> [WORK REQUEST] Return the data verbatim, without pictures.

> [DATA SHOWN]
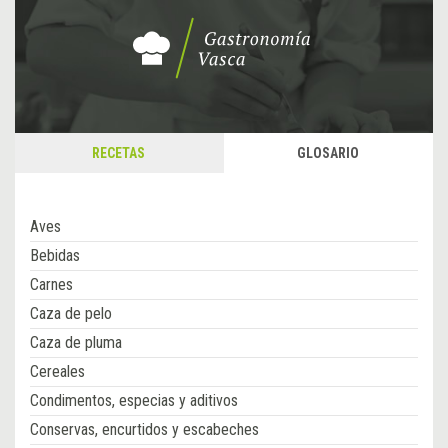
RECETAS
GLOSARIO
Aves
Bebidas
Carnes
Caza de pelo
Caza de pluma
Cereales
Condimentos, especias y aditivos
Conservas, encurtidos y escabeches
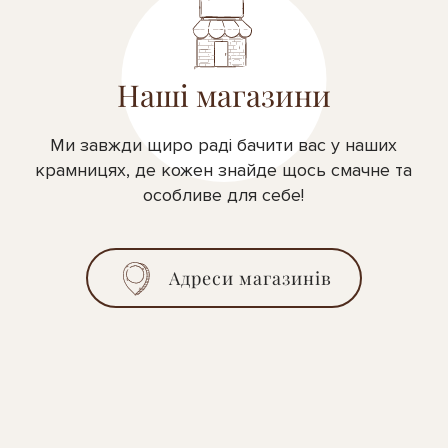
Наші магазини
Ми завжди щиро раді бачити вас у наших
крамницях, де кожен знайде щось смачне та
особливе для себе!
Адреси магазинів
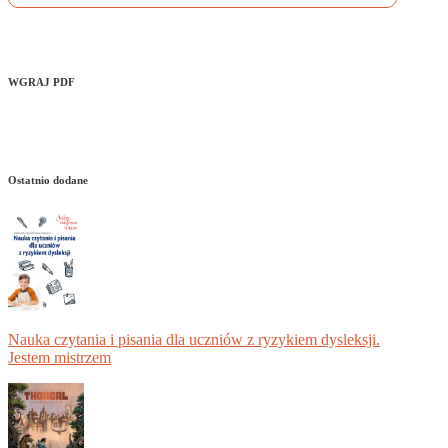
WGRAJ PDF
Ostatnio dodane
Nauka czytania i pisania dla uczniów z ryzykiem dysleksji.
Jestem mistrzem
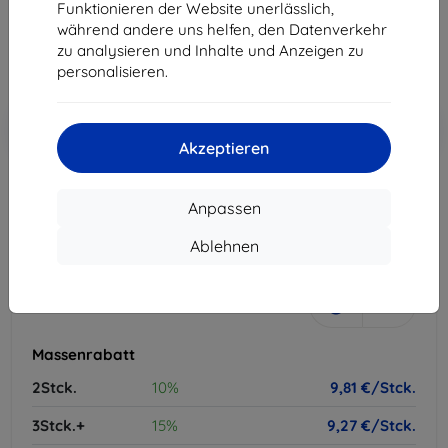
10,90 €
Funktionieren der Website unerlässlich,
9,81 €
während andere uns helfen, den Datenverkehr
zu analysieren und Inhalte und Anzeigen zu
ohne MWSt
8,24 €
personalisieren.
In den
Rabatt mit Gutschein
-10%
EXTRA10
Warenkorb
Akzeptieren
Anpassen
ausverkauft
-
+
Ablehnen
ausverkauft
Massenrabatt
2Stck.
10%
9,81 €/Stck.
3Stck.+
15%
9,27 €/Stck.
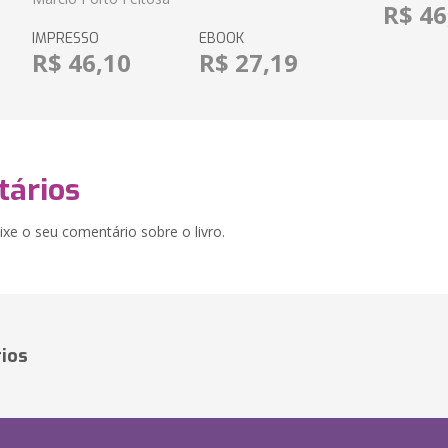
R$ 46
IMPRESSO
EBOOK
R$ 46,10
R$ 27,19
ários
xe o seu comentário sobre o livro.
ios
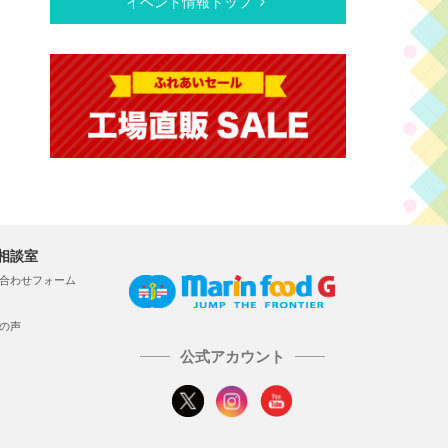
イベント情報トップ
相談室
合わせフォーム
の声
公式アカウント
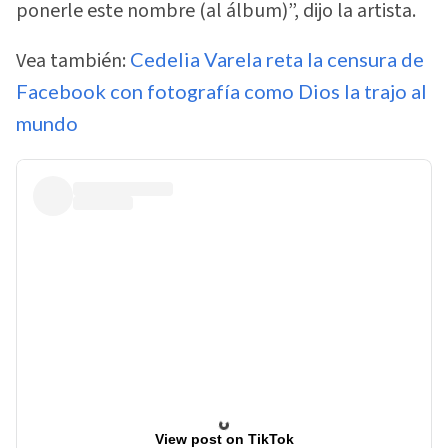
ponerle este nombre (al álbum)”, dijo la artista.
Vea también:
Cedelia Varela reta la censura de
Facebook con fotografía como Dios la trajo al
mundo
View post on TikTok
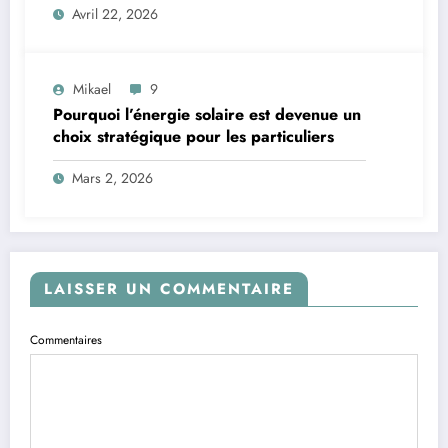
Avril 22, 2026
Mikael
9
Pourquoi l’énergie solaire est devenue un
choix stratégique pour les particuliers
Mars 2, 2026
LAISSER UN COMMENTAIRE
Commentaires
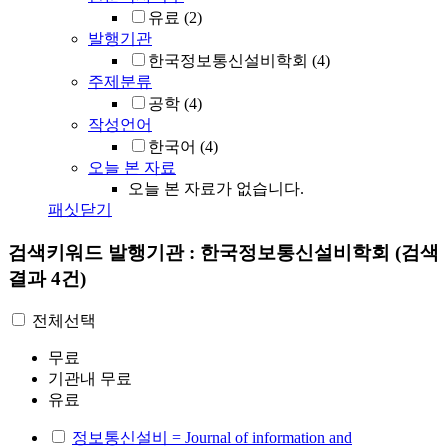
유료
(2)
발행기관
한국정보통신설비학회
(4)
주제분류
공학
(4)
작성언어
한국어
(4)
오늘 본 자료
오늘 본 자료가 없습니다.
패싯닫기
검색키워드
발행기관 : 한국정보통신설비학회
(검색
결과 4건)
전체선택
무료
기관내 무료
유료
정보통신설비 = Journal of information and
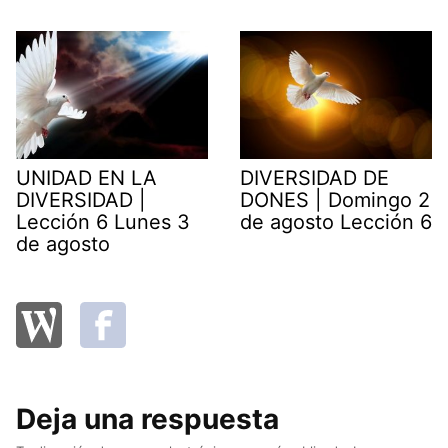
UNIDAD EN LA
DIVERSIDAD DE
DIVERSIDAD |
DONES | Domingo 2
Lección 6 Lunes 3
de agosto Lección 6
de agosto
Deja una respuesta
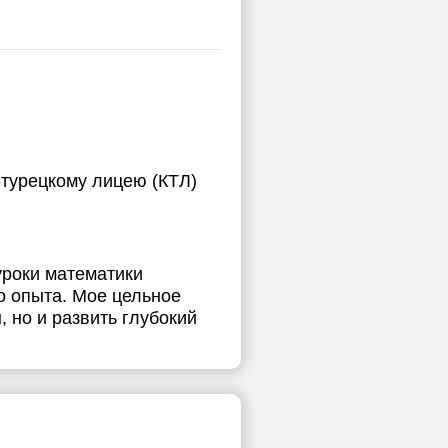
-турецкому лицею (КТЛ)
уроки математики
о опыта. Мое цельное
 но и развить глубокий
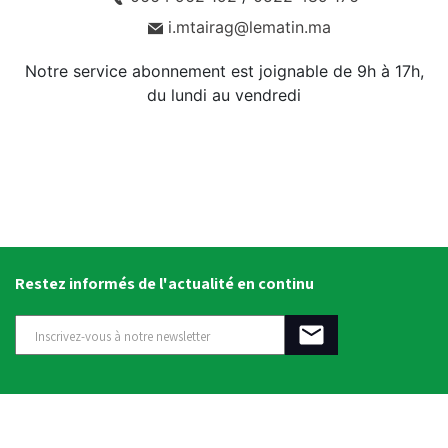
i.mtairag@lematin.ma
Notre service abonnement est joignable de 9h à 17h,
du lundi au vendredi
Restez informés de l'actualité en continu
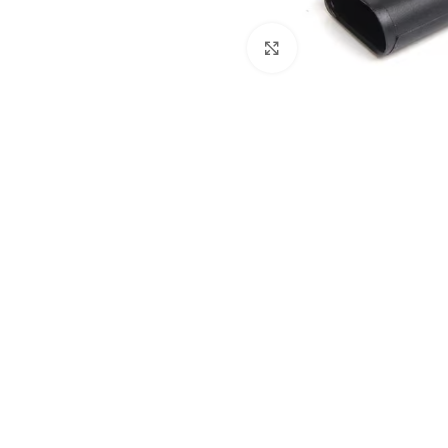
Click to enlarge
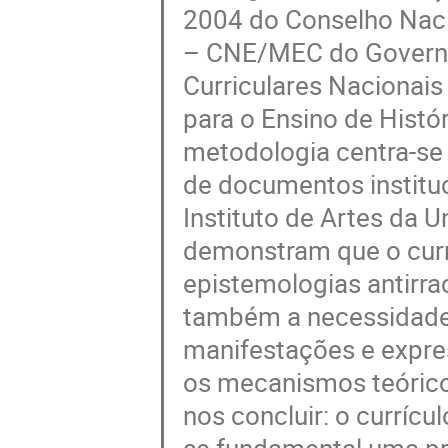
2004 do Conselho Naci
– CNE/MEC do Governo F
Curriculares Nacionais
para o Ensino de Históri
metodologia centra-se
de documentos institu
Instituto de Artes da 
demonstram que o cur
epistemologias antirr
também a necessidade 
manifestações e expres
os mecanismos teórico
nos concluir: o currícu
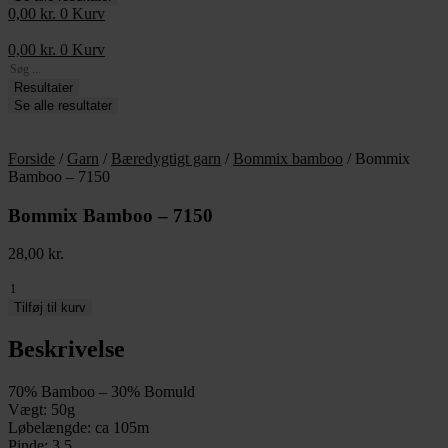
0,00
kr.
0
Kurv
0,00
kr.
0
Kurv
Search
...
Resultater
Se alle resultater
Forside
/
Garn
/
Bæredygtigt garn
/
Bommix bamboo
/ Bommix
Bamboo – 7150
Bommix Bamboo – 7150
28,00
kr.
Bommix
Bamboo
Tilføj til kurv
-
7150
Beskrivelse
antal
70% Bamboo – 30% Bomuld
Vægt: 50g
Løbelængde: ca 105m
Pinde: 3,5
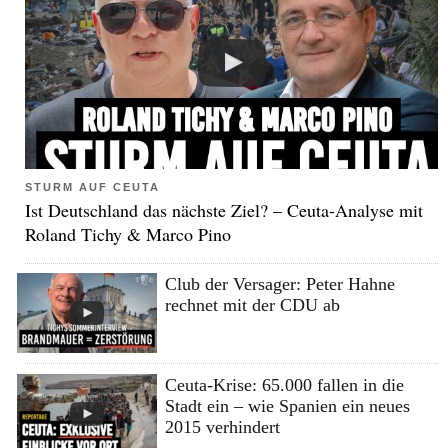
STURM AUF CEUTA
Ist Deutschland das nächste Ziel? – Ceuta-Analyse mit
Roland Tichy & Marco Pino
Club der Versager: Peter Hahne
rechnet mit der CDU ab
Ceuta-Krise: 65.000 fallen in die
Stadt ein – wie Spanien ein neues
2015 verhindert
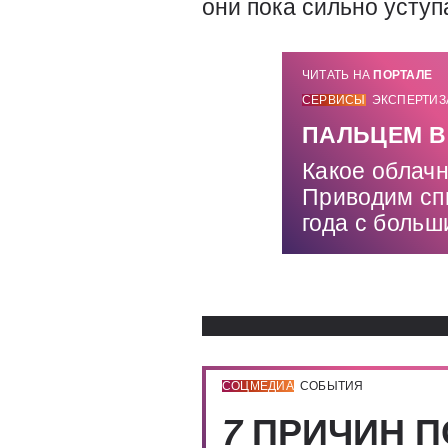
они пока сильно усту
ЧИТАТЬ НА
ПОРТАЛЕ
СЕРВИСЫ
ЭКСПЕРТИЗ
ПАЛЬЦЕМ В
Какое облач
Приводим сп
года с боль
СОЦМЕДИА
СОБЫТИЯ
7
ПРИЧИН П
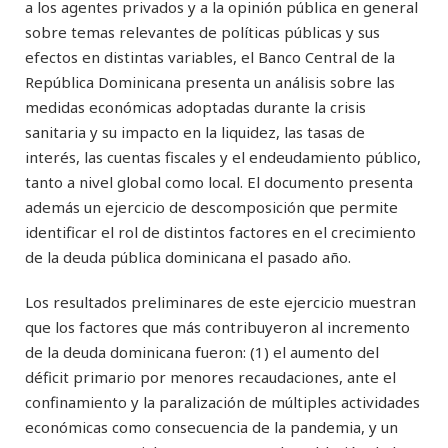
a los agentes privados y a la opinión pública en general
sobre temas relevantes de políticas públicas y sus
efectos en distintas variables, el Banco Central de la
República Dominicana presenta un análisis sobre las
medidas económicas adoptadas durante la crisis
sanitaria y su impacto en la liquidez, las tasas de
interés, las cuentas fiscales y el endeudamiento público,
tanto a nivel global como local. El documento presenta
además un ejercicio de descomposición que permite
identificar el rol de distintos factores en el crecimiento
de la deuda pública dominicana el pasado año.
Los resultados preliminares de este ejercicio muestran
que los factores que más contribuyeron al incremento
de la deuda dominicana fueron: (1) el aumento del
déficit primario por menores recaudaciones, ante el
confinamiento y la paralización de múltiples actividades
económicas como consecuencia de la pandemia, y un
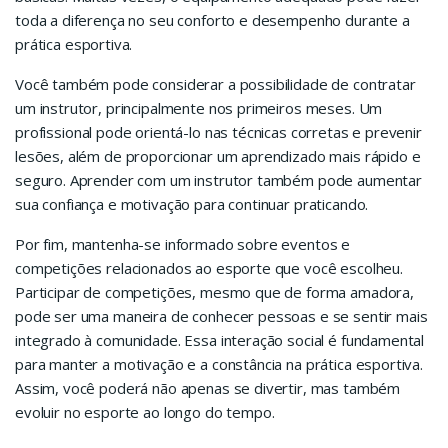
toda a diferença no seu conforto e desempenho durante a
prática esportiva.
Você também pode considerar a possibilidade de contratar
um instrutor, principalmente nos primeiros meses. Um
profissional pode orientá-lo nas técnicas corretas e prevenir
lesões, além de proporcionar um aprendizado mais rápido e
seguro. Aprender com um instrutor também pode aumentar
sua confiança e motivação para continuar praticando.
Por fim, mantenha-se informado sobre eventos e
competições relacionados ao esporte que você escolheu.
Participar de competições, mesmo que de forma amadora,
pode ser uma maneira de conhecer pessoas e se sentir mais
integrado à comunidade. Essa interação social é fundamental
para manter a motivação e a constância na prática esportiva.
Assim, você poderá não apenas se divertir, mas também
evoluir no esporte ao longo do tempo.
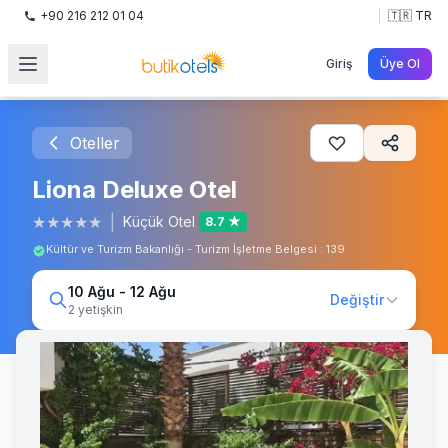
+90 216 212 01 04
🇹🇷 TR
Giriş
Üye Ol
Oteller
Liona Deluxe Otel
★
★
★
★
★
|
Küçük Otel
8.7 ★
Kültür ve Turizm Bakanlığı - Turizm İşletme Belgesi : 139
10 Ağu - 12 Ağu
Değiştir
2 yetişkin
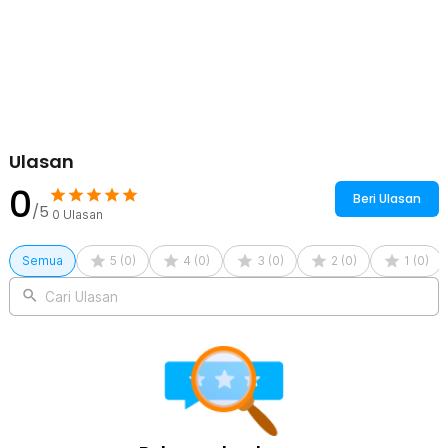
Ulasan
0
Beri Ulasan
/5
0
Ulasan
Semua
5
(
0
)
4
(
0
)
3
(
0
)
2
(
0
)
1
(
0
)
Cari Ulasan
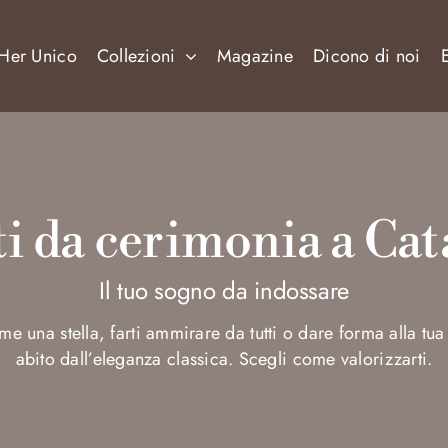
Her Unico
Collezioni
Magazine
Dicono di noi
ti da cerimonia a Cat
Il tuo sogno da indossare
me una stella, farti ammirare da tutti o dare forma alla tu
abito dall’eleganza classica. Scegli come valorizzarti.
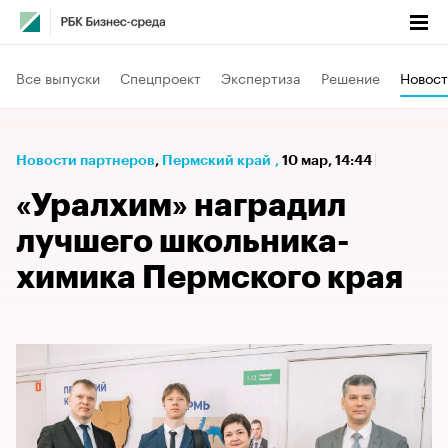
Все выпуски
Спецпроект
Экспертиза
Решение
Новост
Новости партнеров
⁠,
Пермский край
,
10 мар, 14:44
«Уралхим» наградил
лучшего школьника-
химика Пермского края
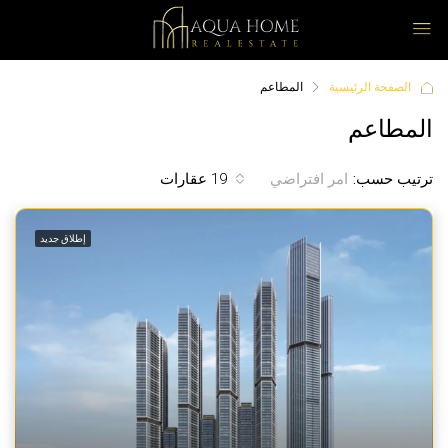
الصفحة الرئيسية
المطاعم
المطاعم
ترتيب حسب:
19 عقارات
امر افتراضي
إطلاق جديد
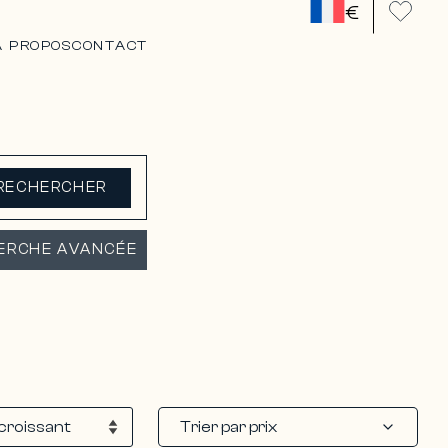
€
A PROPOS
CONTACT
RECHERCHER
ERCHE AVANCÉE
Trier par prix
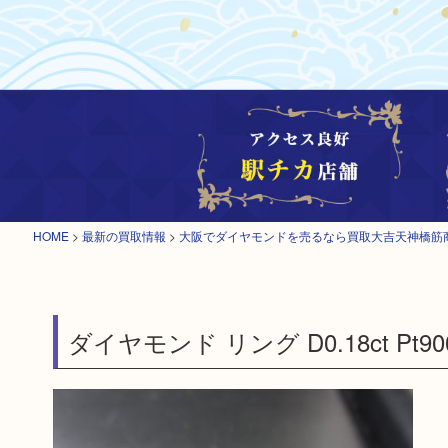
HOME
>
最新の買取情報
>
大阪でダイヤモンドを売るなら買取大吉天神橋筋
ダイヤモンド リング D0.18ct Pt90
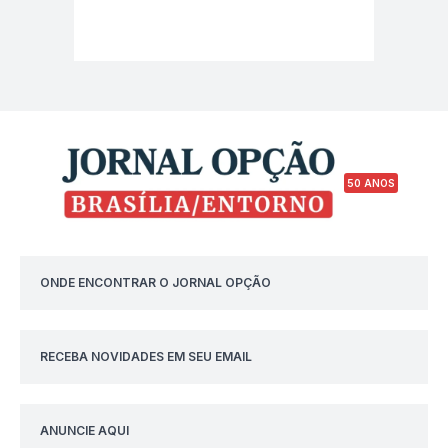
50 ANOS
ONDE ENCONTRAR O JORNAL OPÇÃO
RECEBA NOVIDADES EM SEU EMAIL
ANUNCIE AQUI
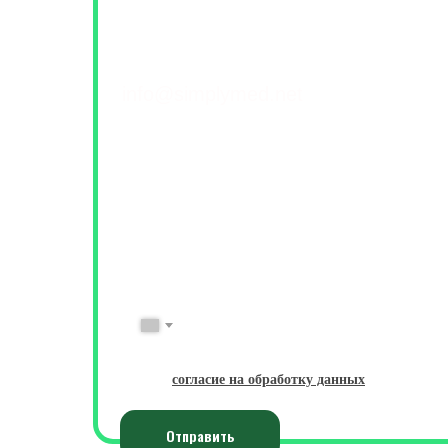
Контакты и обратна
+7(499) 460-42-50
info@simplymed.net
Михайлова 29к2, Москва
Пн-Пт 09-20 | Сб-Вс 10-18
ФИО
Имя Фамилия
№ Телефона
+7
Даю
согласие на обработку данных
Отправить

> [TASK ANSWER]
RECETAS
GLOSARIO
Aves
Bebidas
Carnes
Caza de pelo
Caza de pluma
Cereales
Condimentos, especias y aditivos
Conservas, encurtidos y escabeches
Наші магазини
Ми завжди щиро раді бачити вас у наших
крамницях, де кожен знайде щось смачне та
особливе для себе!
Адреси магазинів
WGRAJ PDF
Ostatnio dodane
Nauka czytania i pisania dla uczniów z ryzykiem dysleksji.
Jestem mistrzem
10,90 €
Funktionieren der Website unerlässlich,
9,81 €
während andere uns helfen, den Datenverkehr
zu analysieren und Inhalte und Anzeigen zu
ohne MWSt
8,24 €
personalisieren.
In den
Rabatt mit Gutschein
-10%
EXTRA10
Warenkorb
Akzeptieren
Anpassen
ausverkauft
-
+
Ablehnen
ausverkauft
Massenrabatt
2Stck.
10%
9,81 €/Stck.
3Stck.+
15%
9,27 €/Stck.
R$ 46
IMPRESSO
EBOOK
R$ 46,10
R$ 27,19
ários
xe o seu comentário sobre o livro.
ios
イベント情報トップ
相談室
合わせフォーム
の声
公式アカウント
ponerle este nombre (al álbum)”, dijo la artista.
Vea también:
Cedelia Varela reta la censura de
Facebook con fotografía como Dios la trajo al
mundo
View post on TikTok
Avril 22, 2026
Mikael
9
Pourquoi l’énergie solaire est devenue un
choix stratégique pour les particuliers
Mars 2, 2026
LAISSER UN COMMENTAIRE
Commentaires
유료
(2)
발행기관
한국정보통신설비학회
(4)
주제분류
공학
(4)
작성언어
한국어
(4)
오늘 본 자료
오늘 본 자료가 없습니다.
패싯닫기
검색키워드
발행기관 : 한국정보통신설비학회
(검색
결과 4건)
전체선택
무료
기관내 무료
유료
정보통신설비 = Journal of information and
UNIDAD EN LA
DIVERSIDAD DE
DIVERSIDAD |
DONES | Domingo 2
Lección 6 Lunes 3
de agosto Lección 6
de agosto
Deja una respuesta
-турецкому лицею (КТЛ)
уроки математики
о опыта. Мое цельное
 но и развить глубокий
i.mtairag@lematin.ma
Notre service abonnement est joignable de 9h à 17h,
du lundi au vendredi
Restez informés de l'actualité en continu
Click to enlarge
2004 do Conselho Naci
– CNE/MEC do Governo F
Curriculares Nacionais
para o Ensino de Históri
metodologia centra-se
de documentos institu
Instituto de Artes da 
demonstram que o cur
epistemologias antirr
também a necessidade 
manifestações e expres
os mecanismos teórico
nos concluir: o currícu
0,00
kr.
0
Kurv
0,00
kr.
0
Kurv
Search
...
Resultater
Se alle resultater
Forside
/
Garn
/
Bæredygtigt garn
/
Bommix bamboo
/ Bommix
Bamboo – 7150
Bommix Bamboo – 7150
28,00
kr.
Bommix
Bamboo
Tilføj til kurv
-
7150
Beskrivelse
antal
70% Bamboo – 30% Bomuld
Vægt: 50g
Løbelængde: ca 105m
Pinde: 3,5
STURM AUF CEUTA
Ist Deutschland das nächste Ziel? – Ceuta-Analyse mit
Roland Tichy & Marco Pino
Club der Versager: Peter Hahne
rechnet mit der CDU ab
Ceuta-Krise: 65.000 fallen in die
Stadt ein – wie Spanien ein neues
2015 verhindert
они пока сильно усту
ЧИТАТЬ НА
ПОРТАЛЕ
СЕРВИСЫ
ЭКСПЕРТИЗ
ПАЛЬЦЕМ В
Какое облач
Приводим сп
года с боль
СОЦМЕДИА
СОБЫТИЯ
7
ПРИЧИН П
a los agentes privados y a la opinión pública en general
sobre temas relevantes de políticas públicas y sus
efectos en distintas variables, el Banco Central de la
República Dominicana presenta un análisis sobre las
medidas económicas adoptadas durante la crisis
sanitaria y su impacto en la liquidez, las tasas de
interés, las cuentas fiscales y el endeudamiento público,
tanto a nivel global como local. El documento presenta
además un ejercicio de descomposición que permite
identificar el rol de distintos factores en el crecimiento
de la deuda pública dominicana el pasado año.
Los resultados preliminares de este ejercicio muestran
que los factores que más contribuyeron al incremento
de la deuda dominicana fueron: (1) el aumento del
déficit primario por menores recaudaciones, ante el
confinamiento y la paralización de múltiples actividades
económicas como consecuencia de la pandemia, y un
toda a diferença no seu conforto e desempenho durante a
prática esportiva.
Você também pode considerar a possibilidade de contratar
um instrutor, principalmente nos primeiros meses. Um
profissional pode orientá-lo nas técnicas corretas e prevenir
lesões, além de proporcionar um aprendizado mais rápido e
seguro. Aprender com um instrutor também pode aumentar
sua confiança e motivação para continuar praticando.
Por fim, mantenha-se informado sobre eventos e
competições relacionados ao esporte que você escolheu.
Participar de competições, mesmo que de forma amadora,
pode ser uma maneira de conhecer pessoas e se sentir mais
integrado à comunidade. Essa interação social é fundamental
para manter a motivação e a constância na prática esportiva.
Assim, você poderá não apenas se divertir, mas também
evoluir no esporte ao longo do tempo.
+90 216 212 01 04
🇹🇷 TR
Giriş
Üye Ol
Oteller
Liona Deluxe Otel
★
★
★
★
★
|
Küçük Otel
8.7 ★
Kültür ve Turizm Bakanlığı - Turizm İşletme Belgesi : 139
10 Ağu - 12 Ağu
Değiştir
2 yetişkin
Ulasan
0
Beri Ulasan
/5
0
Ulasan
Semua
5
(
0
)
4
(
0
)
3
(
0
)
2
(
0
)
1
(
0
)
Cari Ulasan
Her Unico
Collezioni
Magazine
Dicono di noi
ti da cerimonia a Cat
Il tuo sogno da indossare
me una stella, farti ammirare da tutti o dare forma alla tu
abito dall’eleganza classica. Scegli come valorizzarti.
Все выпуски
Спецпроект
Экспертиза
Решение
Новост
Новости партнеров
⁠,
Пермский край
,
10 мар, 14:44
«Уралхим» наградил
лучшего школьника-
химика Пермского края
الصفحة الرئيسية
المطاعم
المطاعم
ترتيب حسب:
19 عقارات
امر افتراضي
إطلاق جديد
€
A PROPOS
CONTACT
RECHERCHER
ERCHE AVANCÉE
Trier par prix
HOME
>
最新の買取情報
>
大阪でダイヤモンドを売るなら買取大吉天神橋筋
ダイヤモンド リング D0.18ct Pt90
50 ANOS
ONDE ENCONTRAR O JORNAL OPÇÃO
RECEBA NOVIDADES EM SEU EMAIL
ANUNCIE AQUI
Контакты и обратна
+7(499) 460-42-50
info@simplymed.net
Михайлова 29к2, Москва
Пн-Пт 09-20 | Сб-Вс 10-18
ФИО
Имя Фамилия
№ Телефона
+7
Даю
согласие на обработку данных
Отправить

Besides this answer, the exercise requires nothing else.